Initially, the first five minutes of Game 5 were crucial for Nashville -- survive, re-group and push the attack into the Blues zone towards goaltender Jake Allen. While that was accomplished and the Preds had chances of their own, St. Louis routinely cycled the puck in Nashville's zone as the first period came closer to an end.
Then came the penalties -- two minutes for James Neal and four minutes for Mattias Ekholm, 10 seconds apart.
A lengthy five-on-three for the Blues for the final two minutes of the first.
And Nashville survived. Thanks to Mike Fisher blocking three of Vladimir Tarasenko's five shot attempts and overall great positioning by Fisher, Ryan Ellis and Roman Josi, the Preds finished the period scoreless and then killed the remainder of the penalty at the start of the second.
Nashville has killed 13 of 14 penalties so far against the Blues, it shouldn't come as a surprise that it has continued to do so as the series has progressed. But to end the period on a lengthy five-on-three chance and kill that off? That's huge.
2. Endless parade to the penalty box
When Blues head coach Mike Yeo's Game Four commented on how Nashville seemingly lobbied constantly at the refs for calls, you could almost expect a different feel -- penalty-wise -- to Game 5 in St. Louis, but it wasn't like you would have thought.
After two back-to-back calls on Nashville to end the first period, both the Preds and Blues would combine for 10 minutes of penalties in the second -- one set of penalties resulting in Nashville tying up the game.
"Can we do a better job of being disciplined? Of course, but that's a part of the game," Predators defenseman P.K. Subban noted. "We were in the game. We had some big kills and we have to build off of that. We have to play a full 60 minutes of Preds hockey to be successful."
Unfortunately for Nashville, it ended up having to kill penalties to end both the first and second as well as start the second and third periods. That's not ideal when you're trying to eliminate a team from the Stanley Cup Playoffs.
"You get out of rhythm a bit. We did a good job on the kill, I thought," Predators forward Ryan Johansen said. "We need to be playing five-on-five and attacking in the [offensive] zone. Try to stay out of the box a little more."
3. Disgruntled, but not disheartened
For all of the great things that Nashville has done in its seven wins this postseason, it's fair to say this Game 5 loss in St. Louis was the worst game they've played thus far in the playoffs.
The Predators seemed a step behind for much of the evening, just not being able to match the same intensity level as the Blues.
"The game was out-of-sync a little bit," said Predators head coach Peter Laviolette, during an abbreviated press conference that nearly mirrored the one after their Game 2 loss. "We found ourselves in the box. Even power plays going our way seemed out-of-sync. They scored first, so we're chasing the game at that point as well. Then chasing it again as we go to start the third."

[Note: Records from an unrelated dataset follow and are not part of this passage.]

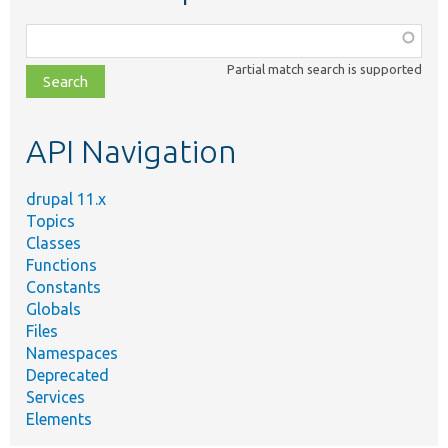
Function,
class,
Partial match search is supported
file,
topic,
etc.
API Navigation
drupal 11.x
Topics
Classes
Functions
Constants
Globals
Files
Namespaces
Deprecated
Services
Elements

Not just that, but it was a sloppy showing from the Preds. "Sloppy play" are two words that just haven't described Nashville's efforts during the 4-0 sweep of Chicago or the first four games of this series against the Blues. The little things that Nashville had been capitalizing on took a nosedive inside Scottrade Center Friday night.
"It's a number of things," Subban said. "I think we had our opportunities, but the little things, at this point in the season, are going to cost you. You got to bear down on the little things. I think that, for us, we've done those things so well, but we're going to have to bring our best on Sunday."
The mood in the locker room after the Game 5 loss wasn't one that should leave much to be overly concerned about. Yes, the Predators were a tad disgruntled after dropping a tightly-contested 2-1 game, but they weren't a team that seemed too down on themselves.
Rather, Nashville seemed angry.
Rinne had commented after Game 4 that the Preds had the opportunity to put their foot on the throat of St. Louis and end the series in five games.
Now, they'll have another chance in Game 6 on Sunday afternoon on home ice where they've yet to lose this postseason.
"We know it's going to be a huge game, Game 6," said Rinne. "Obviously, it's nice to go home and play in front of your fans, but I think we all agree that we can be better and play better. Preparation and everything leading up to the next game has to be perfect. It's going to be another battle.
"It wasn't our best game. We still had a chance to win. It was still a 1-1 game going into the third. We created a few chances and couldn't capitalize. We got to be real here -- we got to be better, that's the bottom line."